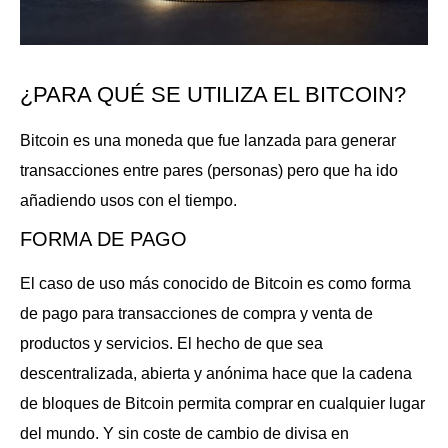
¿PARA QUÉ SE UTILIZA EL BITCOIN?
Bitcoin es una moneda que fue lanzada para generar
transacciones entre pares (personas) pero que ha ido
añadiendo usos con el tiempo.
FORMA DE PAGO
El caso de uso más conocido de Bitcoin es como forma
de pago para transacciones de compra y venta de
productos y servicios. El hecho de que sea
descentralizada, abierta y anónima hace que la cadena
de bloques de Bitcoin permita comprar en cualquier lugar
del mundo. Y sin coste de cambio de divisa en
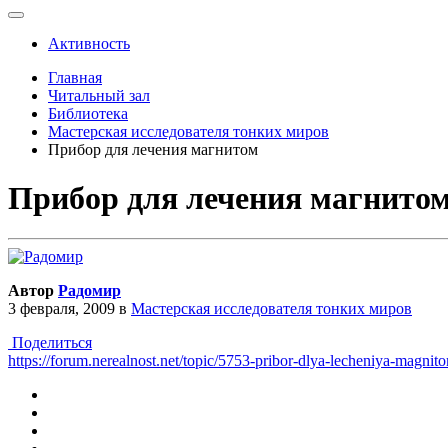
Активность
Главная
Читальный зал
Библиотека
Мастерская исследователя тонких миров
Прибор для лечения магнитом
Прибор для лечения магнито
Автор
Радомир
3 февраля, 2009
в
Мастерская исследователя тонких миров
Поделиться
https://forum.nerealnost.net/topic/5753-pribor-dlya-lecheniya-magnit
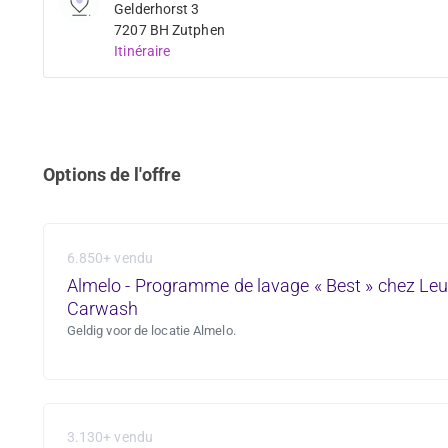
Gelderhorst 3
7207 BH Zutphen
Itinéraire
Options de l'offre
6.850+ vendu
Almelo - Programme de lavage « Best » chez Le
Carwash
Geldig voor de locatie Almelo.
3.130+ vendu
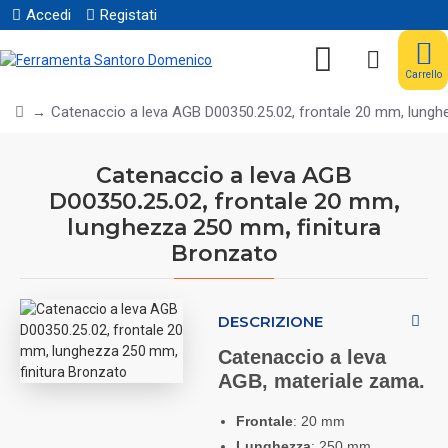
Accedi
Registati
Carrello
Catenaccio a leva AGB D00350.25.02, frontale 20 mm, lungh
Catenaccio a leva AGB
D00350.25.02, frontale 20 mm,
lunghezza 250 mm, finitura
Bronzato
DESCRIZIONE
Catenaccio a leva
AGB, materiale zama.
Frontale
: 20 mm
Lunghezza
: 250 mm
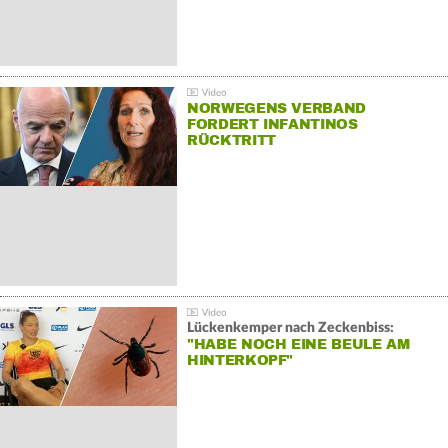
NORWEGENS VERBAND
FORDERT INFANTINOS
RÜCKTRITT
Lückenkemper nach Zeckenbiss:
"HABE NOCH EINE BEULE AM
HINTERKOPF"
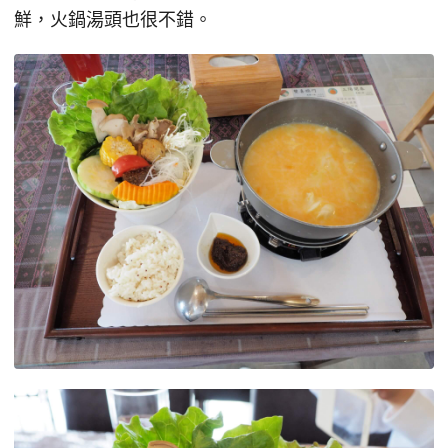
鮮，火鍋湯頭也很不錯。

◆ **Assignment**
Copy each line of the listing that holds the word "лечения".

◆ **Worked solution**
Прибор для лечения магнитом
Прибор для лечения магнито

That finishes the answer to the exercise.